For the rest of the night I alternated between thinking about my brother and readjusting the rag on Aideen's forehead. She was awake with me before the sun came up. Her skin was a sickly pale color and she was still trembling, but her eyes didn't look as wild as they had yesterday. Her bucket had been abandoned sometime in the middle of the night when the vomiting had given way to the moaning.

"So it just hurts even though you haven't been injured?" I whispered from my bed.

"Yes," she said with a sniff, her nose running as if a cold had suddenly overtaken her. "It's my brain trying to trick me. It wants me to believe I'm in pain and need more pain medication. It will make me ache like this for a while. Long after the drug is actually out of my system."

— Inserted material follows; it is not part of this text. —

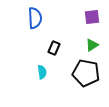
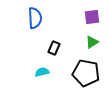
green triangle: moved 3 px up
cyan semicircle: rotated 96 degrees counterclockwise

"How many times have you done this?" I asked. Her face pinched in pain as she rocked herself from a fetal position under her covers.

"This is the third time. I tell myself every time I'll never do it again. It's that bad. When I get on the other side I always think I'll remember how bad this part is and won't risk having to go through it again, but it never lasts."

"When will you stop wanting it?" I didn't have much experience with abusing any substance, but over the last few months, I'd watched my brother start to go down that path. What seemed like a few innocent experiments with marijuana had turned into an everyday thing and before I'd left, I could tell he was doing more than that.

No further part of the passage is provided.